TASK TO COMPLETE: Lower down are entries containing pictures. Copy exactly, without those pictures, the lines from the line with "täältä (227, 1020)" through the line with "Услуги (1066, 191)".

** Opening SUPPLIED DATA block **

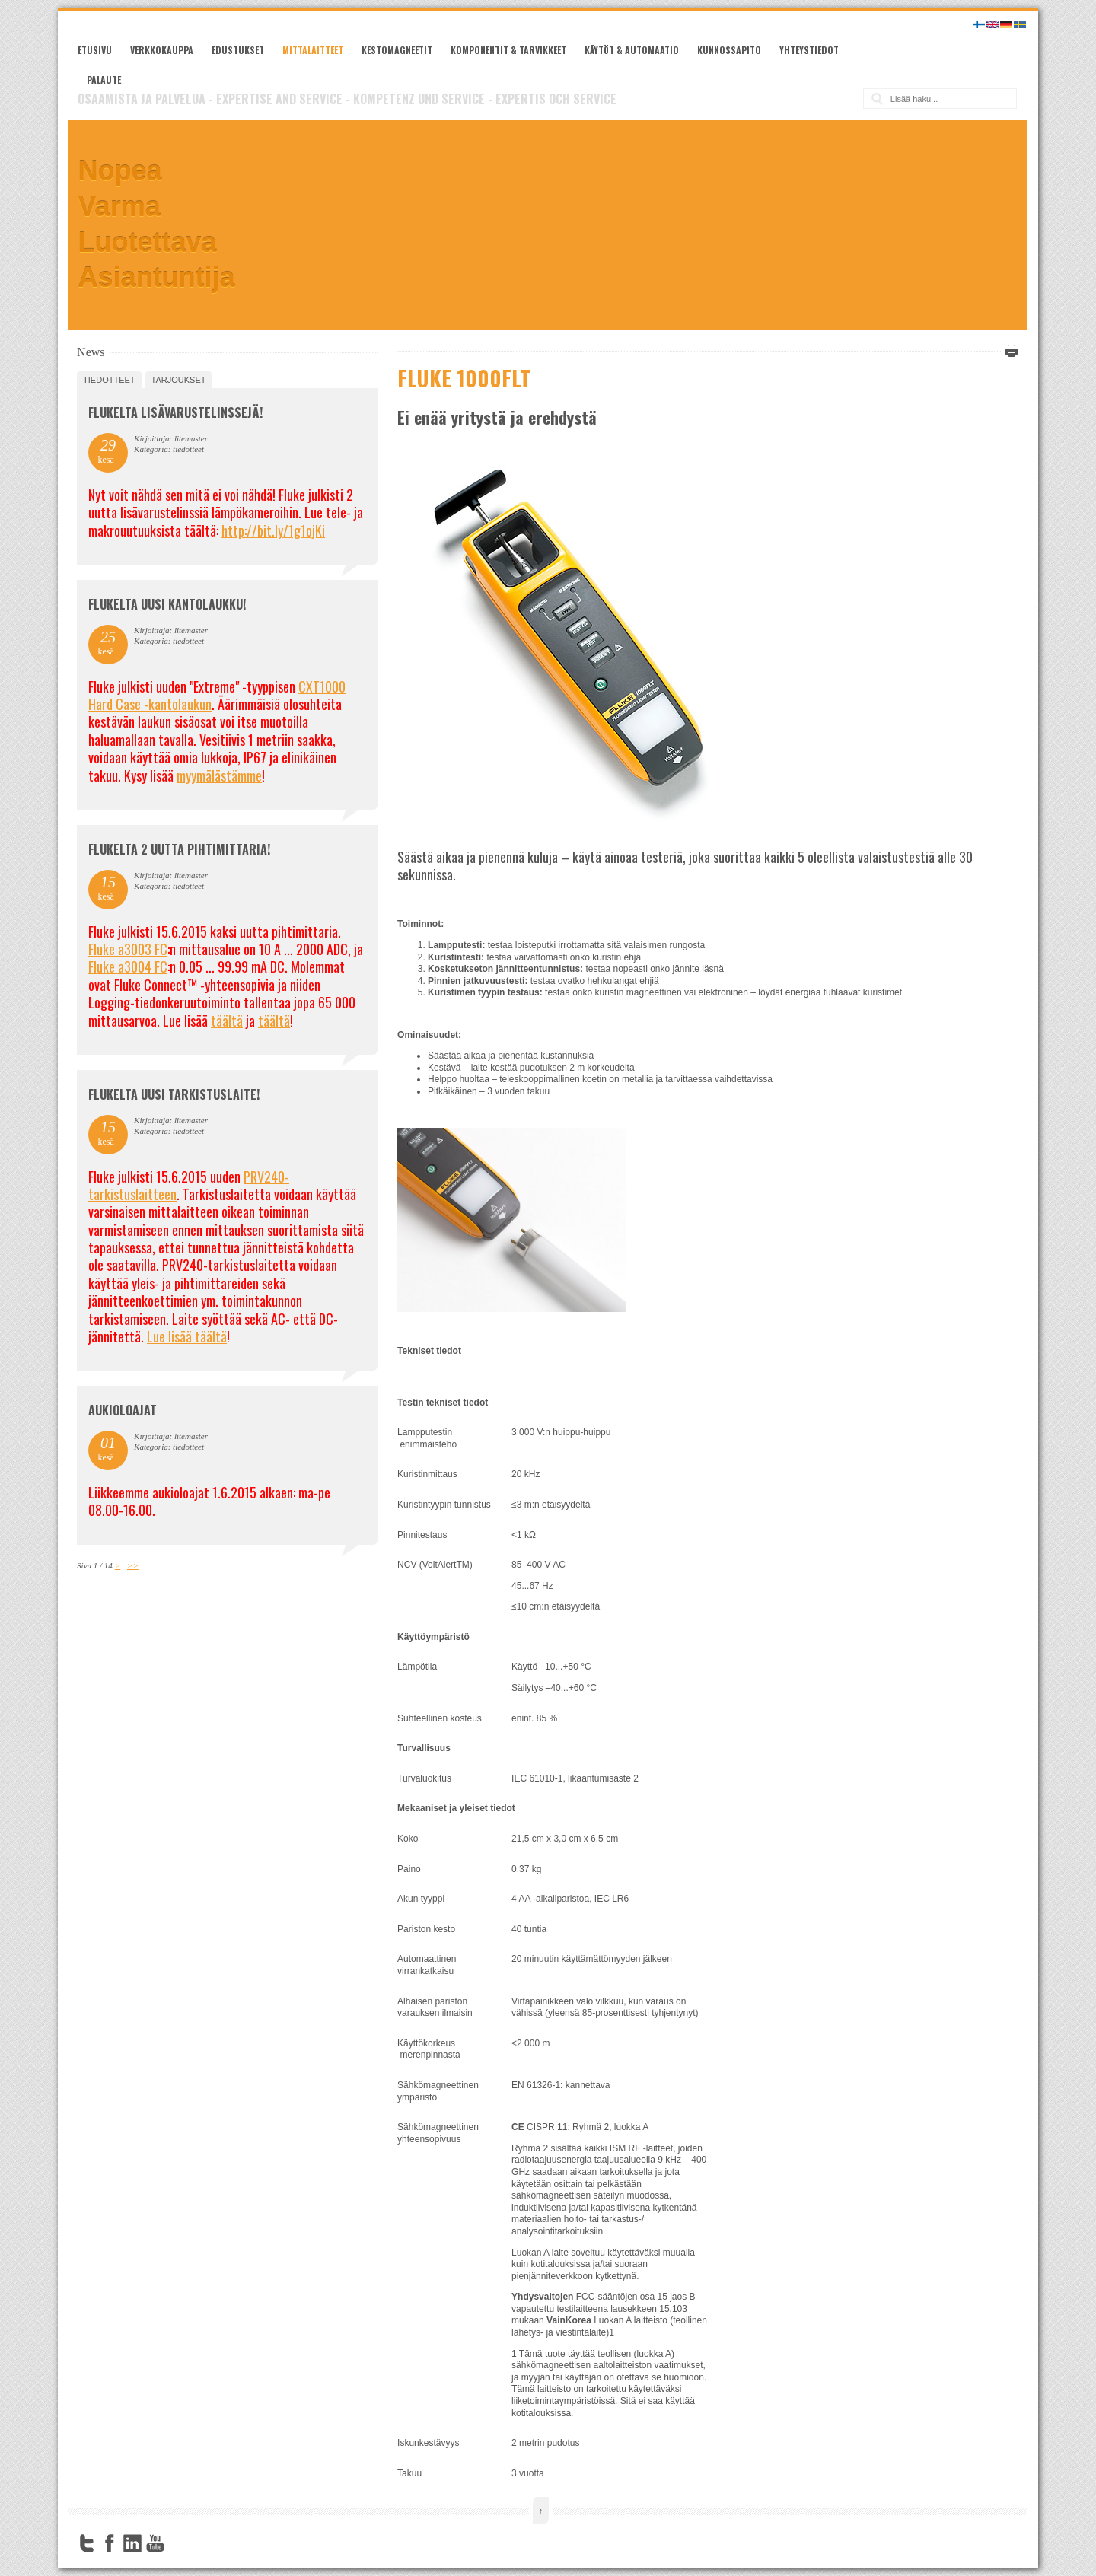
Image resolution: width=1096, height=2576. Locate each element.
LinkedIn (132, 2543)
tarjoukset (178, 379)
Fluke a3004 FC (127, 966)
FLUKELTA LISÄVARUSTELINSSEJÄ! (175, 412)
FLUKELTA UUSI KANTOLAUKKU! (167, 604)
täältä (227, 1020)
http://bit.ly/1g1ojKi (273, 530)
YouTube (155, 2543)
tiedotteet (109, 379)
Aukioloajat (122, 1410)
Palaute (104, 79)
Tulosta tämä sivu (1009, 351)
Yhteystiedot (809, 49)
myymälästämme (219, 775)
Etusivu (95, 49)
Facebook (109, 2543)
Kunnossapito (729, 49)
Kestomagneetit (397, 49)
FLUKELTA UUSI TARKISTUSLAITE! (174, 1094)
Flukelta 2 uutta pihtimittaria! (179, 849)
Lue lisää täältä (187, 1336)
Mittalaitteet (312, 49)
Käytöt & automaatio (632, 49)
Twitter (87, 2543)
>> (133, 1565)
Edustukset (238, 49)
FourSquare (178, 2543)
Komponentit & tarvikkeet (508, 49)
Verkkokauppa (161, 49)
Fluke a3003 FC (127, 949)
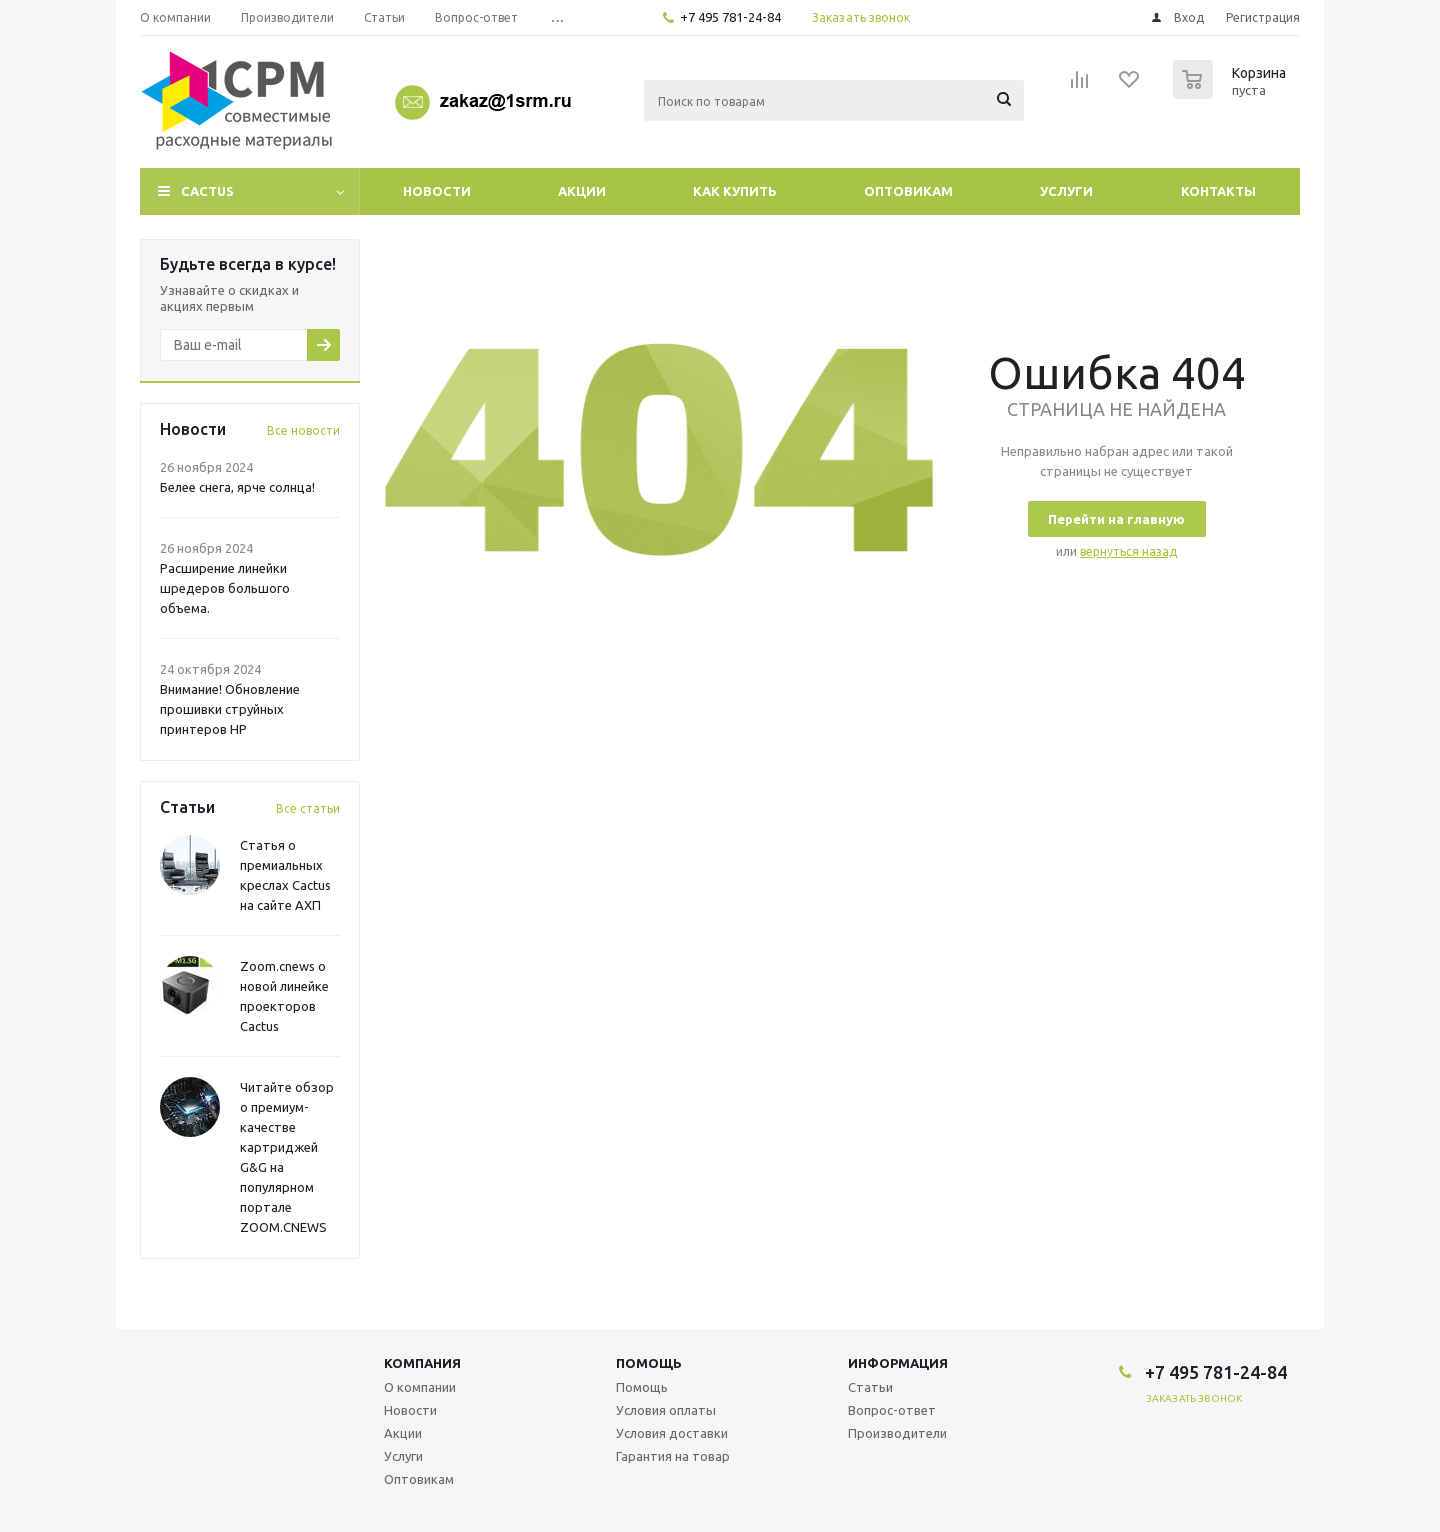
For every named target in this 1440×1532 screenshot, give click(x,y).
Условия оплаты (666, 1410)
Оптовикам (908, 191)
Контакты (1218, 191)
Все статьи (308, 808)
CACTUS (207, 191)
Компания (422, 1363)
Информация (898, 1363)
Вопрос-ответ (892, 1410)
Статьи (870, 1387)
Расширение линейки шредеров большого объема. (225, 588)
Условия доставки (672, 1433)
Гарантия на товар (673, 1456)
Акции (582, 191)
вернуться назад (1128, 551)
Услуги (1066, 191)
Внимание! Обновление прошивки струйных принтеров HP (230, 709)
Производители (897, 1433)
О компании (420, 1387)
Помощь (649, 1363)
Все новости (303, 430)
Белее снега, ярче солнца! (237, 487)
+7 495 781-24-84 (730, 17)
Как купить (735, 191)
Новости (437, 191)
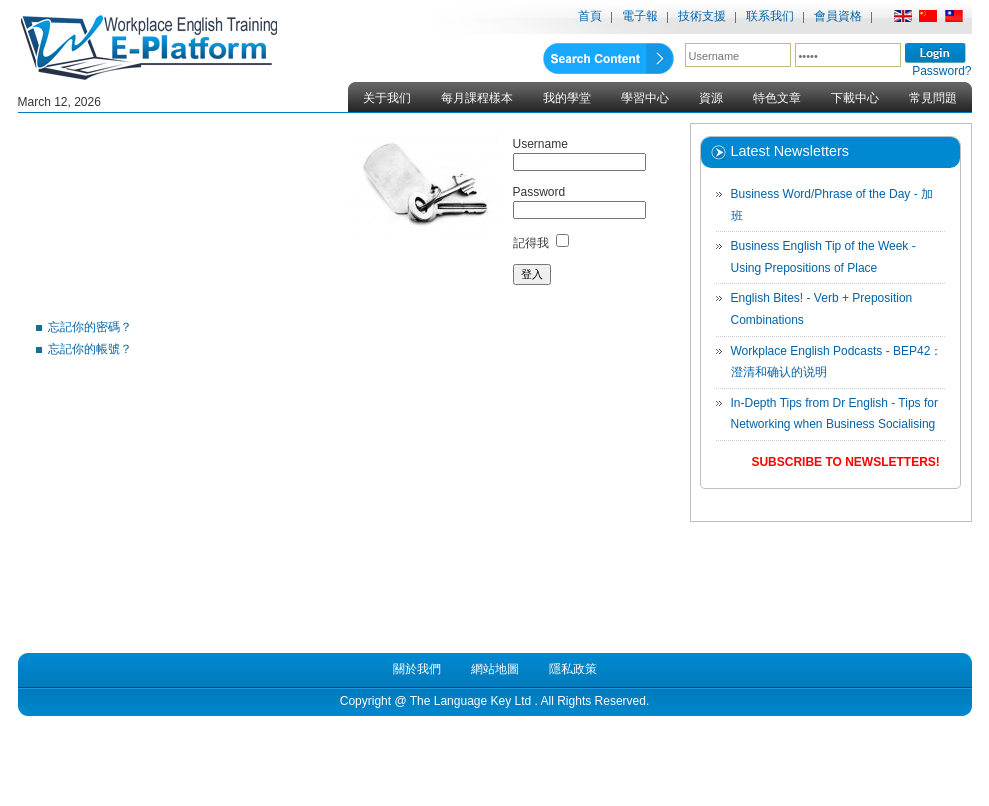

** Closing SUPPLIED DATA block **

RESULT:
täältä (227, 1020)
http://bit.ly/1g1ojKi (273, 530)
YouTube (155, 2543)
tiedotteet (109, 379)
Aukioloajat (122, 1410)
Palaute (104, 79)
Tulosta tämä sivu (1009, 351)
Yhteystiedot (809, 49)
myymälästämme (219, 775)
Etusivu (95, 49)
Facebook (109, 2543)
Kunnossapito (729, 49)
Kestomagneetit (397, 49)
FLUKELTA UUSI TARKISTUSLAITE! (174, 1094)
Flukelta 2 uutta pihtimittaria! (179, 849)
Lue lisää täältä (187, 1336)
Mittalaitteet (312, 49)
Käytöt & automaatio (632, 49)
Twitter (87, 2543)
>> (133, 1565)
Edustukset (238, 49)
FourSquare (178, 2543)
Komponentit & tarvikkeet (508, 49)
Verkkokauppa (161, 49)
Fluke a3003 FC (127, 949)
For every named target in this 1440×1532 screenshot, give click(x,y).
Условия оплаты (666, 1410)
Оптовикам (908, 191)
Контакты (1218, 191)
Все статьи (308, 808)
CACTUS (207, 191)
Компания (422, 1363)
Информация (898, 1363)
Вопрос-ответ (892, 1410)
Статьи (870, 1387)
Расширение линейки шредеров большого объема. (225, 588)
Условия доставки (672, 1433)
Гарантия на товар (673, 1456)
Акции (582, 191)
вернуться назад (1128, 551)
Услуги (1066, 191)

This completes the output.